Task directions:
All of the lines below need to be copied exactly, apart from the pictures.

Extracted page text data
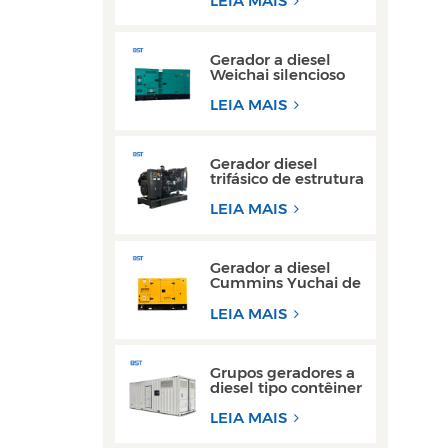
LEIA MAIS
reboque de 200 kW
e 300 kW
Gerador a diesel
Weichai silencioso
de alta eficiência de
150 kVA e 200 kVA
LEIA MAIS
para uso industrial
Gerador diesel
trifásico de estrutura
aberta de alto
desempenho com
LEIA MAIS
motor Yuchai
Gerador a diesel
Cummins Yuchai de
100 kW e 200 kW
ultra silencioso para
LEIA MAIS
uso comercial
Grupos geradores a
diesel tipo contêiner
de 300 kW e 350
kVA mais vendidos
LEIA MAIS
com design à prova
d'água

Exercise response:
LEIA MAIS
reboque de 200 kW
e 300 kW
Gerador a diesel
Weichai silencioso
de alta eficiência de
150 kVA e 200 kVA
LEIA MAIS
para uso industrial
Gerador diesel
trifásico de estrutura
aberta de alto
desempenho com
LEIA MAIS
motor Yuchai
Gerador a diesel
Cummins Yuchai de
100 kW e 200 kW
ultra silencioso para
LEIA MAIS
uso comercial
Grupos geradores a
diesel tipo contêiner
de 300 kW e 350
kVA mais vendidos
LEIA MAIS
com design à prova
d'água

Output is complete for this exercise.